コノシロという魚がいます。
出世魚として有名な魚で、
シンコ、コハダ、ナカズミ、コノシロ、トドと、大きくなるにつれ名前の変わっていく魚の代表格です。
「トドのつまり」行き着くところの様。という風につかう言葉もこの魚の名前から来ています。
初夏に出るシンコなんかは、江戸前寿司の名店には必ずと言っていほどおいてあり、その身の小ささから、職人の腕の見せ所なんていわれており、お店によって大きく味の違いの出る魚です。
ちなみに、シンコのサイズは頭から尾っぽまで4cm程度。
それを包丁で開くと、身の部分だけで2cm。
お寿司には、一貫に4、5匹を一度に盛ります。
少しの時期しか食べられないので、もし機会があれば食べてみてくださいね。
さて、今回は、とどのつまりのひとつ前。
15cmくらいのサイズの「コノシロ」です。
コノシロは、非常に安い魚ですが、脂がのっていて、適切に料理をすれば最高に美味しい魚だと思います。
ピカピカで、鱗が残っているものが鮮度が良いです。
お腹がでっぷりしたものが、脂が良くのっています。
捌いていきます。
通常の青背魚の3枚卸ですが、腹の部分は小骨が多いため、大きく斜めに切り落としてしまうところがポイントです。
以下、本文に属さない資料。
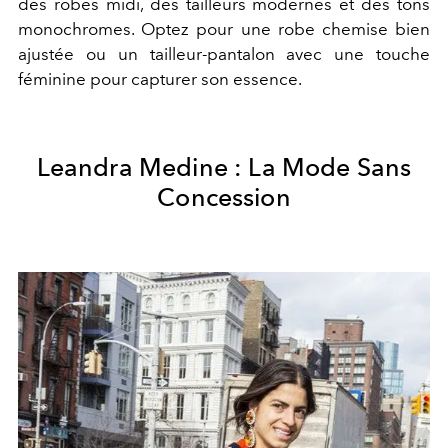
des robes midi, des tailleurs modernes et des tons
monochromes. Optez pour une robe chemise bien
ajustée ou un tailleur-pantalon avec une touche
féminine pour capturer son essence.
Leandra Medine : La Mode Sans
Concession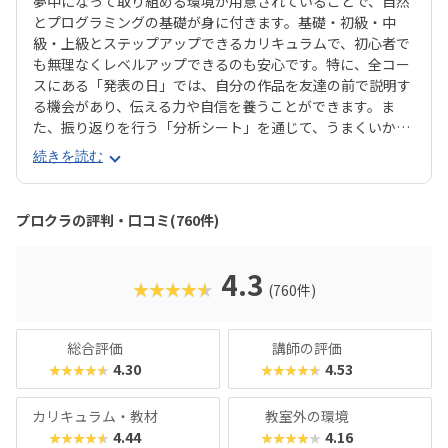
夢中になって取り組める環境が用意されていることで、自然
とプログラミングの基礎が身に付きます。基礎・初級・中
級・上級とステップアップできるカリキュラムで、初心者で
も無理なくレベルアップできるのも安心です。特に、全コー
スにある「発表の日」では、自分の作品を友達の前で説明す
る機会があり、伝える力や自信を養うことができます。ま
た、振り返りを行う「分析シート」を通じて、うまくいかな
かった点をどう改善するかを考える習慣が身に付くのも特徴
続きを読む
です。さらに、講師は子どもたちの答えを引き出すコーチン
グ型指導を採用。自分で考え、解決する力を育みます。全国
600以上の教室で展開され、初めてでも安心して参加できる
プロクラの評判・口コミ(760件)
無料体験も実施中。遊びながら未来につながる力を育てられ
る、今注目のプログラミング教室です。
4.3
★★★★★
(760件)
総合評価
講師の評価
4.30
4.53
★★★★★
★★★★★
カリキュラム・教材
教室外の環境
4.44
4.16
★★★★★
★★★★★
丸っこい体系がシャープになっているのがわかりますでしょうか・・・
3枚におろし、腹骨をすき取ります。
全体的に白っぽく…
特に、背側の身が白っぽくなっているのが、油ののっている証拠です。
塩を多めに打っていきます。
油の強い魚ほどたっぷりと塩をします。
塩辛くなりそうですが、浸透圧で魚の水分が抜け、塩は思ったより入り込みません。ドカッと豪快にいきましょう。
30分程度冷蔵庫内で休ませます。
塩漬けが終わったら、サッと流水で洗い流し、しっかりと水分をふき取ります。この時点でかなり身の水分は抜け、固く身がしまっています。
酢に付け込んでいきます。
これも流儀がありますが、私は少しだけ水を入れて、酢を薄めて使います。希釈せずに使うと、酢の締める作用が強すぎて、身の仲間でカチカチになってしまうからです。
どちらかというと、表面だけ締まって、中はレアで仕上げた方が、見た目も味も良いと思います。
ただし、日持ちはしないので、注意。
スダチと、唐辛子を入れます。
1日冷蔵庫内で漬けて、酢締めは完了です。
この皮目の銀が、綺麗に出ると完璧です。
コノシロは非常に小骨の多い魚です。
小骨といってものどに詰める程ではなく、非常に細かな骨が、数えきれないほど入っています。もちろん毛抜きで抜く事も不可能です。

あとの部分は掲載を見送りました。